[Start of section]
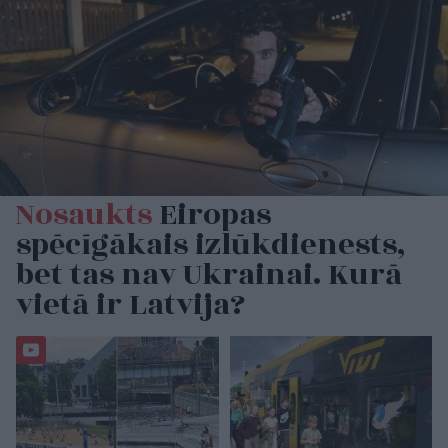
Nosaukts
Eiropas
spēcīgākais izlūkdienests,
bet tas nav Ukrainai. Kurā
vietā ir Latvija?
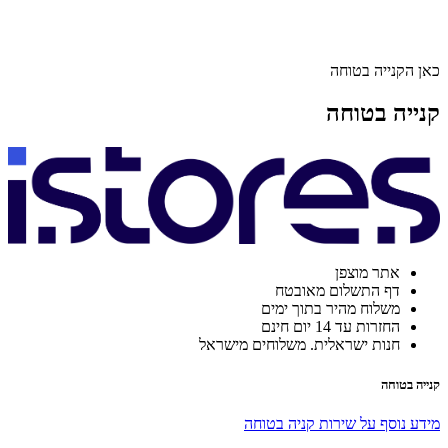
כאן הקנייה בטוחה
קנייה בטוחה
אתר מוצפן
דף התשלום מאובטח
משלוח מהיר בתוך ימים
החזרות עד 14 יום חינם
חנות ישראלית. משלוחים מישראל
קנייה בטוחה
מידע נוסף על שירות קניה בטוחה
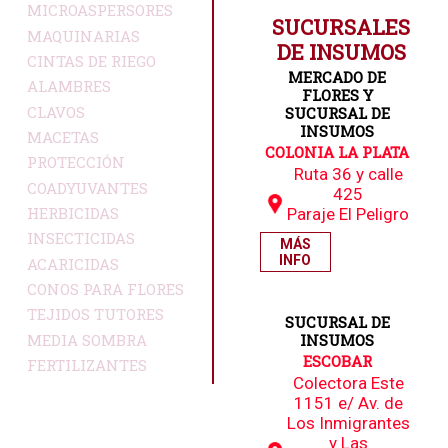
MICROASPERSORES
SUCURSALES
MAQUINARIAS
DE INSUMOS
CINTAS DE RIEGO
MERCADO DE
ALAMBRES
FLORES Y
CLAVOS
SUCURSAL DE
INSUMOS
MACETAS
COLONIA LA PLATA
PROTECCIÓN
Ruta 36 y calle
COADYUVANTES
425
HERBICIDAS
Paraje El Peligro
INSECTICIDAS
MÁS
INFO
ACARICIDAS
CONOS PARA FLORES
TEJIDOS TUTORES
SUCURSAL DE
MEDIA SOMBRA
INSUMOS
ESCOBAR
FERTILIZANTES
Colectora Este
1151 e/ Av. de
Los Inmigrantes
y Las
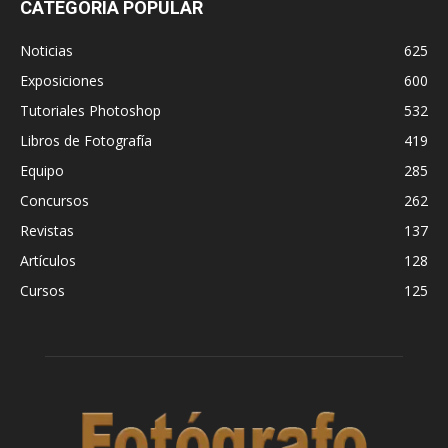
CATEGORÍA POPULAR
Noticias
625
Exposiciones
600
Tutoriales Photoshop
532
Libros de Fotografía
419
Equipo
285
Concursos
262
Revistas
137
Artículos
128
Cursos
125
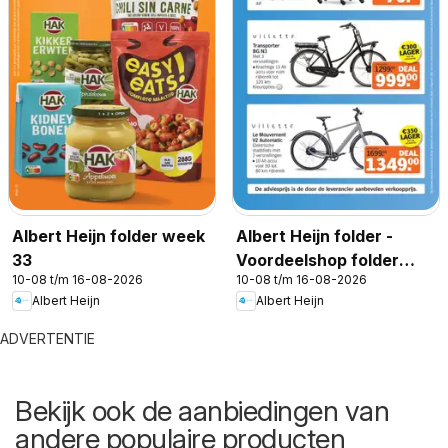
Albert Heijn folder week
Albert Heijn folder -
33
Voordeelshop folder
10-08 t/m 16-08-2026
10-08 t/m 16-08-2026
week 33
Albert Heijn
Albert Heijn
ADVERTENTIE
Bekijk ook de aanbiedingen van
andere populaire producten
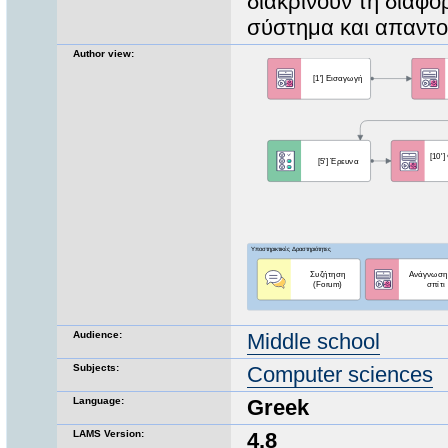
διακρίνουν τη διαφ
σύστημα και απαντο
Author view:
Audience:
Middle school
Subjects:
Computer sciences
Language:
Greek
LAMS Version:
4.8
[End of section]
*EXERCISE*. Beginning with the line that contains "Computer sciences", write out every line through the end of the entries above, exactly.

*YOUR RESPONSE*.
Computer sciences
Language:
Greek
LAMS Version:
4.8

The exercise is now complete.